2) Effects on contract balances
(a) Where the entity has already received advance consideration from the customer prior to satisfying its performance obligation(s), IFRS 15 requires a contract liability to be recognised. COVID-19 may result in delays in the entity performing in terms of the contract. In such instances, the entity continues to recognise a contract liability until such time that the entity is able to perform in terms of the contract. This will necessitate the entity updating its contract liability disclosures as required by paragraphs 116 118. It may also be necessary to revise estimates regarding any significant financing component (refer to the guidance on variable consideration above) if the contract is a long-term contract.
(b) Where the entity has partially performed under the contract by transferring goods or services promised, but has not yet invoiced the customer, the entity recognises a contract asset. Delays arising from COVID-19 may delay further performance. The entity should continue to recognise a contract asset until such time that it is able to complete its performance and invoice under the contract. The extent of revenue recognised would depend on the method of measuring progress applied in recognising revenue over time. The requirements of paragraphs 116 -118 insofar as they relate to contract asset disclosures should also be updated accordingly. Contract assets are assessed for impairment in accordance with IFRS 9.
3) Onerous contracts. Revised estimates of penalties on a contract (refer to the guidance on variable consideration above) due to delayed or incomplete performance under a contract, may reduce the transaction price to the point where the unavoidable costs to fulfil the contract exceed the transaction price, i.e. the contract becomes loss-making, or onerous. SAICA’s Educational Material on Application of IFRS Standards in Light of the Coronavirus Disease (COVID-19) Uncertainty - Onerous contracts IAS 37 sets out the financial reporting considerations arising from COVID-19 for onerous contracts.
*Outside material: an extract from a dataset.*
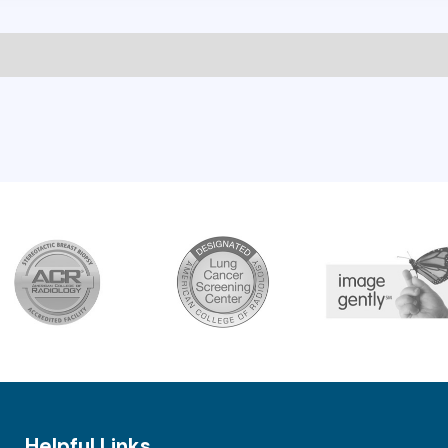
Helpful Links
4) To determine whether the events linked to COVID-19 are adjusting or nonadjusting events, refer to SAICA’s Educational Material 1 - Application of IFRS Standards in Light of the Coronavirus Disease (COVID-19) Uncertainty - Events after the Reporting Period and Going Concern. Where the events are identified as adjusting, the guidance above should be applied. Where the events are nonadjusting, in terms of IAS 10 - Events after the Reporting Period paragraph 10 an entity shall not adjust the amounts recognised in its financial statements to reflect these events. If non-adjusting events after the reporting period are material, an entity shall disclose the nature of the event, and an estimate of its financial effect (which would involve the application of the above guidance) or a statement that such an estimate cannot be made.